Babby’s right to be excited. In a league where potential is often more valued than production, all Scola has done since arriving on the NBA scene from Argentina is put numbers on the board. He averaged 16 and 6 last season for Houston before being amenstied by the Rockets, and has averaged 15.5 points and 7.7 rebounds during his five year run down in H-Town.
To make way for Scola’s contract, the Suns used the Amnesty Clause themselves on Josh Childress. Childress looked to be an up-and-coming star caliber player back when he first started out in Atlanta, and was signed by the Suns after playing a season in Greece. At the time, Childress appeared able to sign a mid-level NBA deal after his Hawks contract expired, but instead chose to accept a contract playing overseas. Since he returned to the League, he did essentially nothing.

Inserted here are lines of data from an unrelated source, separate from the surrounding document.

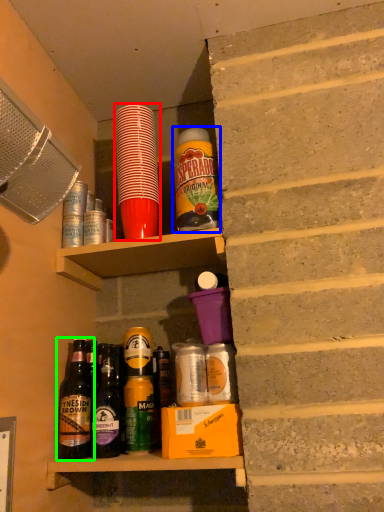 Question: Estimate the real-world distances between objects in this image. Which object is closer to bottle (highlighted by a red box), bottle (highlighted by a blue box) or bottle (highlighted by a green box)?

Choices:
 (A) bottle
 (B) bottle

Answer: (A) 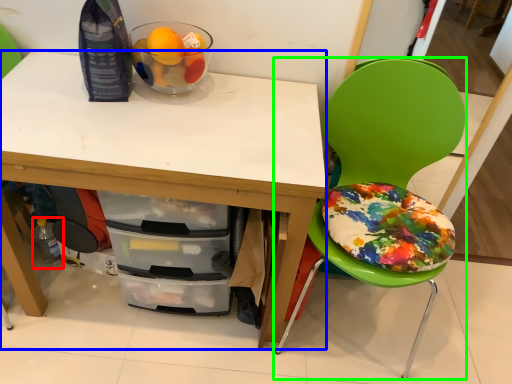 Question: Estimate the real-world distances between objects in this image. Which object is farther from bottle (highlighted by a red box), desk (highlighted by a blue box) or chair (highlighted by a green box)?

Choices:
 (A) desk
 (B) chair

Answer: (B) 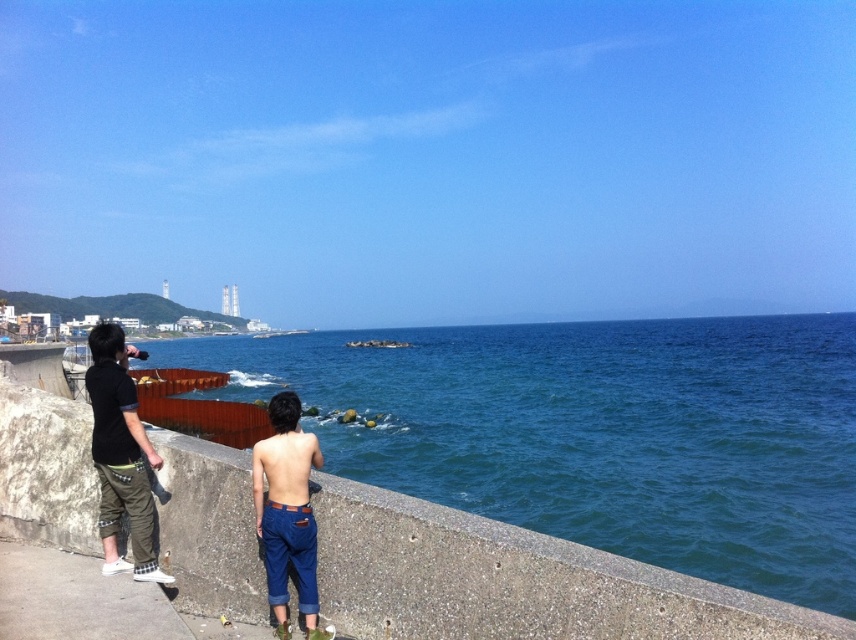 Who is more distant from viewer, (736, 509) or (135, 454)?

The point (736, 509) is more distant.

Can you confirm if blue water at center is shorter than black cotton shirt at left?

Incorrect, blue water at center's height does not fall short of black cotton shirt at left's.

Who is more forward, (474,465) or (90,390)?

Point (90,390) is more forward.

Locate an element on the screen. blue water at center is located at coordinates (597, 433).

Image resolution: width=856 pixels, height=640 pixels. What do you see at coordinates (597, 433) in the screenshot?
I see `blue water at center` at bounding box center [597, 433].

Does point (409, 364) come farther from viewer compared to point (265, 541)?

That is True.

Where is `blue water at center`? blue water at center is located at coordinates (597, 433).

Identify the location of black cotton shirt at left. The image size is (856, 640). (120, 456).

Does black cotton shirt at left appear on the left side of denim pants at center?

Correct, you'll find black cotton shirt at left to the left of denim pants at center.

This screenshot has width=856, height=640. Describe the element at coordinates (120, 456) in the screenshot. I see `black cotton shirt at left` at that location.

Image resolution: width=856 pixels, height=640 pixels. In order to click on black cotton shirt at left in this screenshot , I will do `click(120, 456)`. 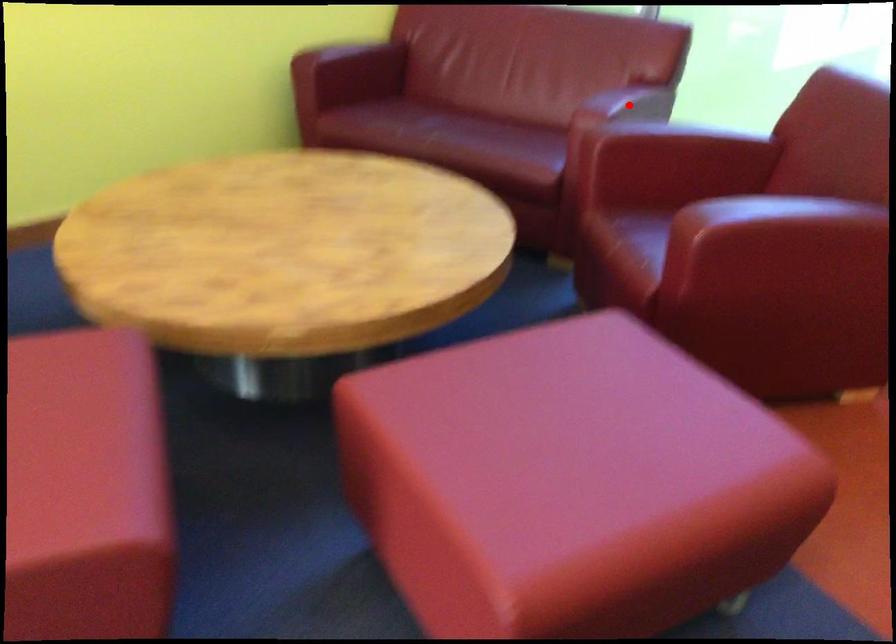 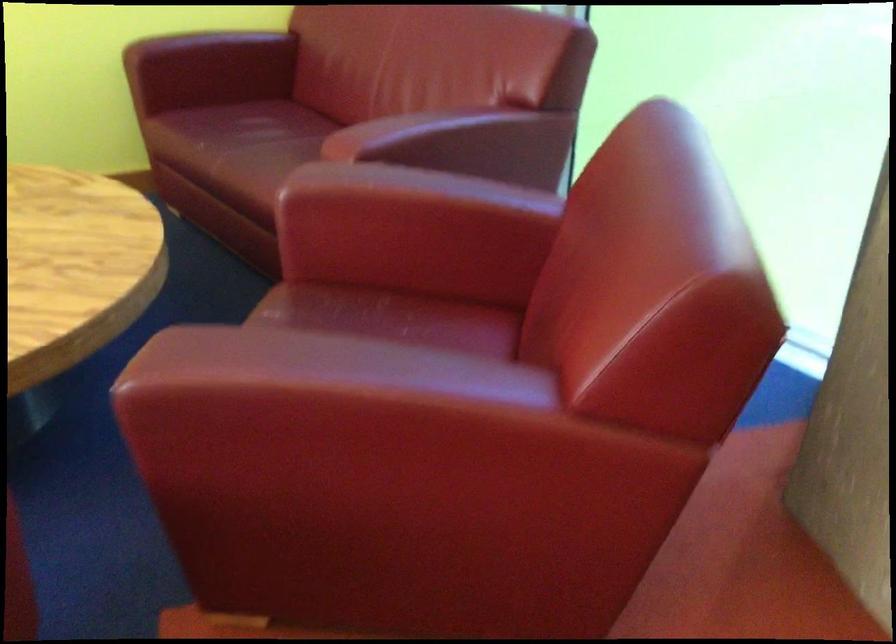 In the second image, find the point that corresponds to the highlighted location in the first image.

(438, 137) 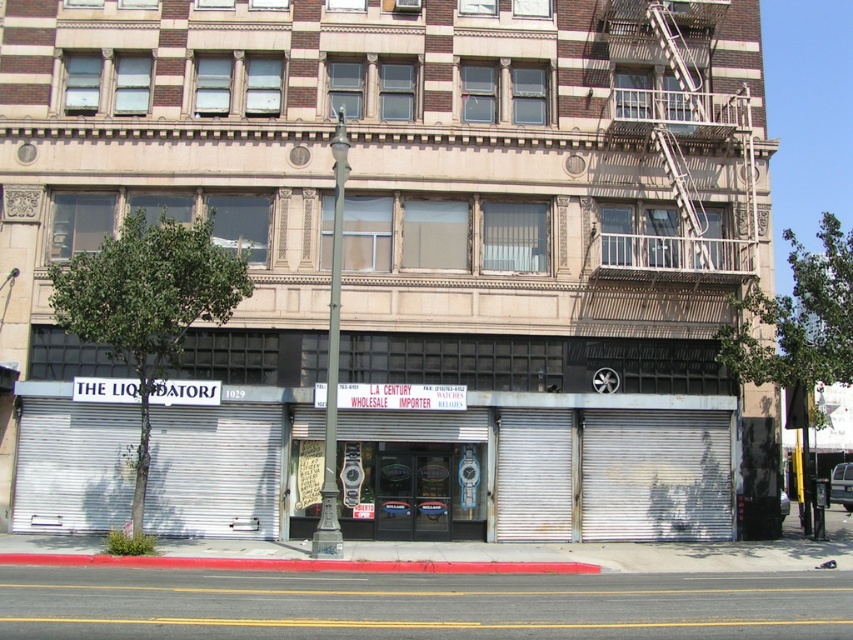 What is located at the point with coordinates (x=554, y=465) in the image?

At point (x=554, y=465) lies silver metallic shutters at center.

Based on the scene description, where are the silver metallic shutters at center located in the image?

The silver metallic shutters at center are located at point (554, 465) in the image. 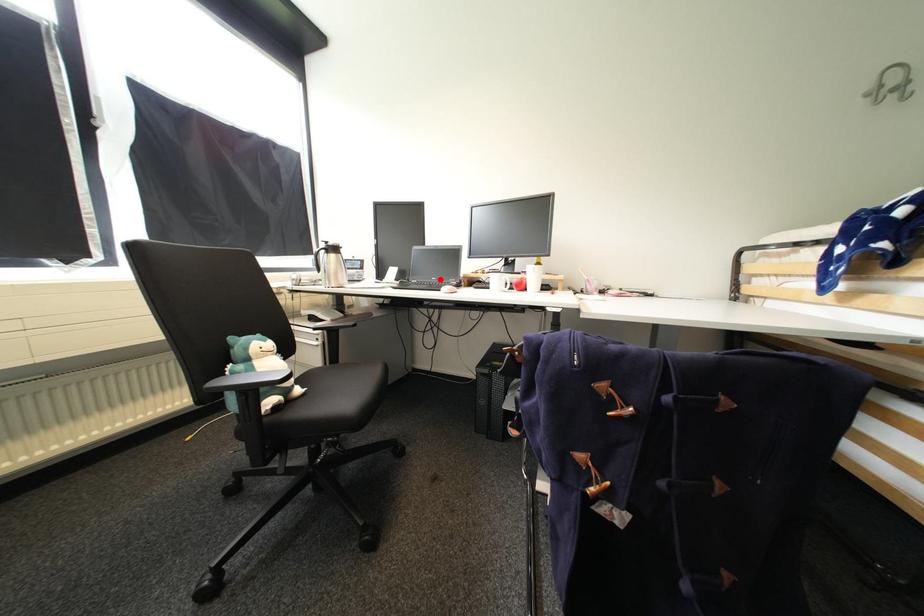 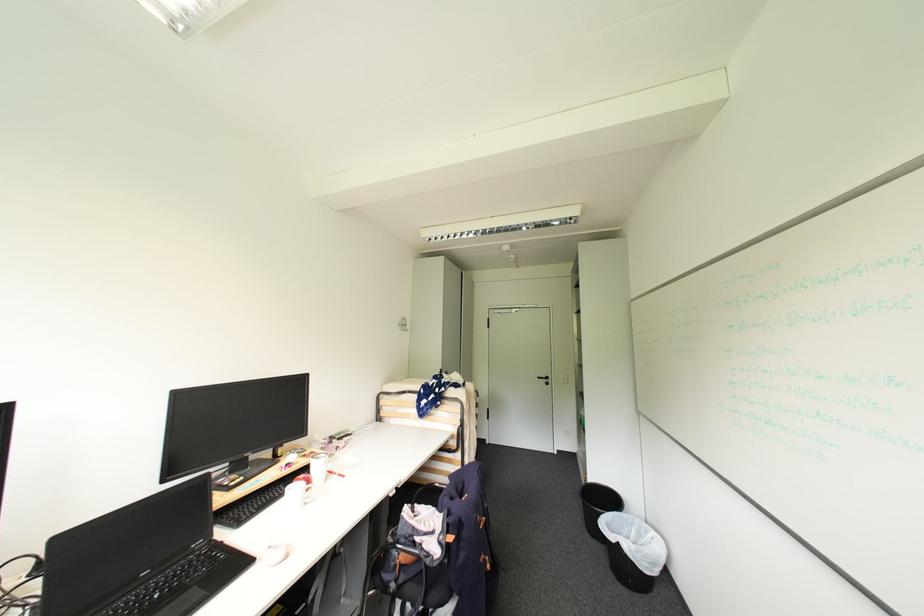 Locate, in the second image, the point that corresponds to the highlighted location in the first image.

(150, 575) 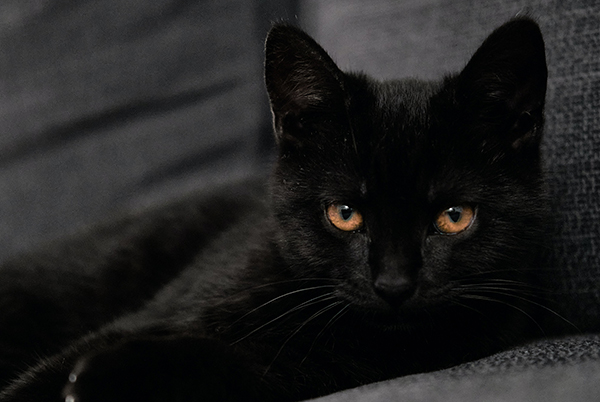 At what (x,y) coordinates should I click in order to perform the action: click on cushion. Please return your answer as a coordinate pair (x, y). This screenshot has width=600, height=402. Looking at the image, I should click on pos(574,365). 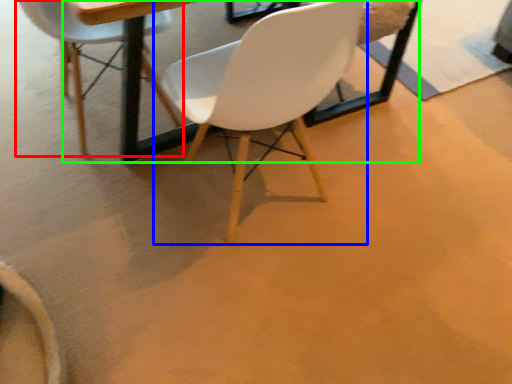 Question: Which object is positioned closest to chair (highlighted by a red box)? Select from chair (highlighted by a blue box) and round table (highlighted by a green box).

Choices:
 (A) chair
 (B) round table

Answer: (B) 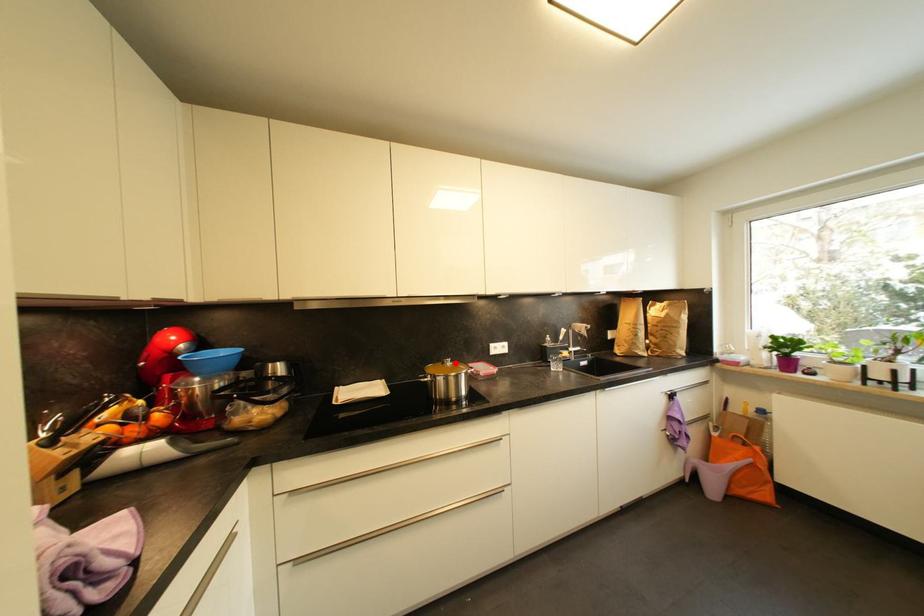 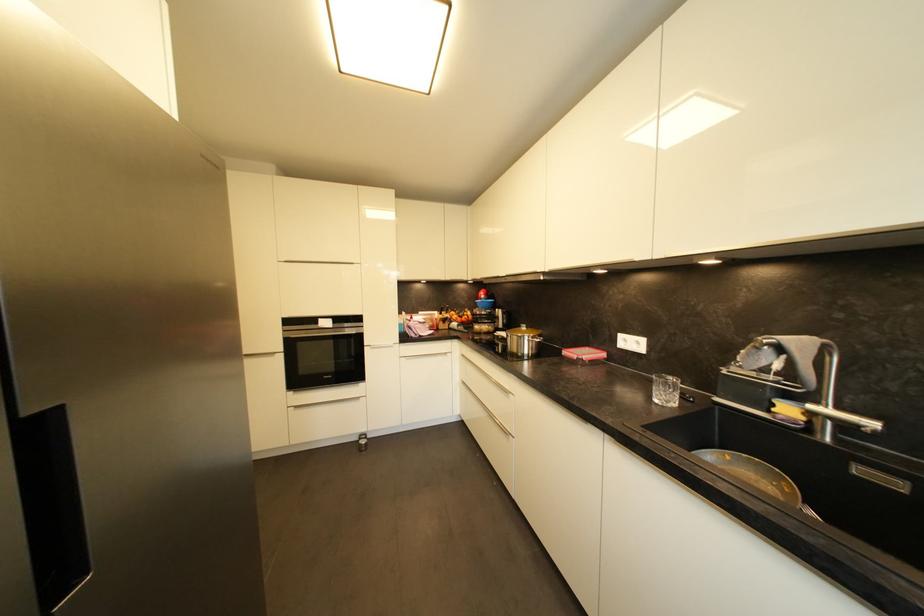 Find the pixel in the second image that matches the highlighted location in the first image.

(531, 330) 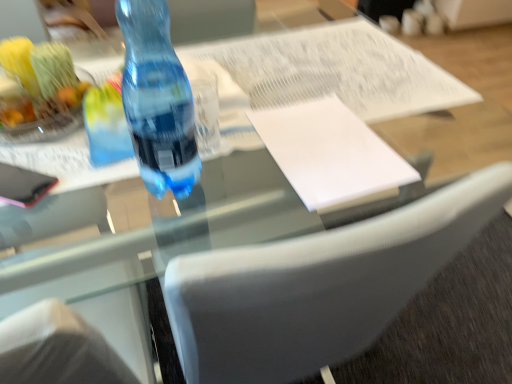 Question: From the image's perspective, relative to blue translucent bottle at center, is white paper at center above or below?

Choices:
 (A) above
 (B) below

Answer: (B)

Question: From a real-world perspective, is white paper at center above or below blue translucent bottle at center?

Choices:
 (A) above
 (B) below

Answer: (B)

Question: Estimate the real-world distances between objects in this image. Which object is closer to the blue translucent bottle at center?

Choices:
 (A) transparent plastic bottle at center
 (B) white paper at center
 (C) shiny plastic fruit bowl at upper left

Answer: (A)

Question: Which is farther from the blue translucent bottle at center?

Choices:
 (A) white paper at center
 (B) transparent plastic bottle at center
 (C) shiny plastic fruit bowl at upper left

Answer: (C) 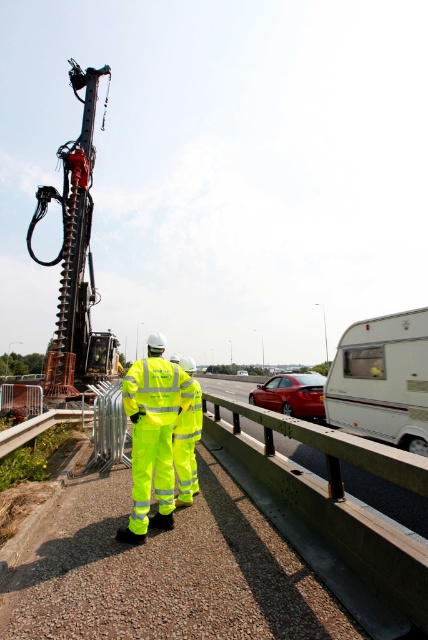 How distant is neon yellow reflective suit at center from glossy red car at center?

7.20 meters

Which of these two, neon yellow reflective suit at center or glossy red car at center, stands shorter?

With less height is glossy red car at center.

Is point (184, 401) more distant than point (312, 385)?

No, (184, 401) is in front of (312, 385).

Locate an element on the screen. The height and width of the screenshot is (640, 428). neon yellow reflective suit at center is located at coordinates (152, 435).

Does white matte trailer truck at right have a lesser width compared to glossy red car at center?

Yes.

Where is `white matte trailer truck at right`? white matte trailer truck at right is located at coordinates point(382,380).

What do you see at coordinates (382, 380) in the screenshot?
I see `white matte trailer truck at right` at bounding box center [382, 380].

I want to click on white matte trailer truck at right, so click(382, 380).

Between white matte trailer truck at right and neon yellow reflective suit at center, which one appears on the left side from the viewer's perspective?

Positioned to the left is neon yellow reflective suit at center.

Does white matte trailer truck at right have a larger size compared to neon yellow reflective suit at center?

Correct, white matte trailer truck at right is larger in size than neon yellow reflective suit at center.

Is point (374, 413) less distant than point (169, 422)?

No, it is behind (169, 422).

At what (x,y) coordinates should I click in order to perform the action: click on white matte trailer truck at right. Please return your answer as a coordinate pair (x, y). Looking at the image, I should click on (382, 380). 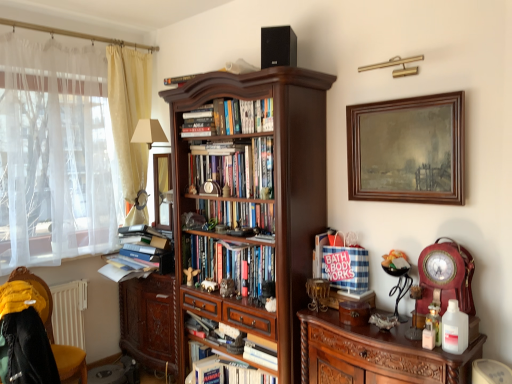 Question: Based on their sizes in the image, would you say yellow fabric curtain at left, the first curtain viewed from the right, is bigger or smaller than wooden clock at right, the 2th picture frame when ordered from top to bottom?

Choices:
 (A) small
 (B) big

Answer: (B)

Question: In terms of height, does yellow fabric curtain at left, marked as the second curtain in a left-to-right arrangement, look taller or shorter compared to wooden clock at right, which is the 1th picture frame from bottom to top?

Choices:
 (A) tall
 (B) short

Answer: (A)

Question: Which of these objects is positioned farthest from the yellow fabric curtain at left, marked as the second curtain in a left-to-right arrangement?

Choices:
 (A) hardcover books at center, which is counted as the third book, starting from the top
 (B) carved wood cabinet at lower left
 (C) dark wood bookcase at center
 (D) white sheer curtain at left, the 2th curtain when ordered from right to left
 (E) hardcover books at center, which appears as the fifth book when ordered from the bottom

Answer: (C)

Question: Estimate the real-world distances between objects in this image. Which object is closer to the black matte speaker at upper center?

Choices:
 (A) hardcover books at center, acting as the 4th book starting from the top
 (B) hardcover books at center, which is counted as the third book, starting from the top
 (C) transparent glass window screen at left
 (D) dark wood bookcase at center
 (E) carved wood cabinet at lower left

Answer: (D)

Childress appeared in 88 games over the last two seasons for Phoenix, and made little contributions. I do expect Josh to find work somewhere on an NBA team, and maybe this move gets him back on the grind after falling off the NBA radar to some extent. Whether he goes on to be successful or not, the totality of this move made today by Phoenix has to be viewed as a success. Beyond locking Scola up for three season, only guaranteeing less than $500K in year three avoids much of the risk associated with diminishing returns at that point in his career.
While the Suns still haven’t replaced the gaping hole left by Steve Nash last month, they are trending upward here with the Scola move. Good job, Suns.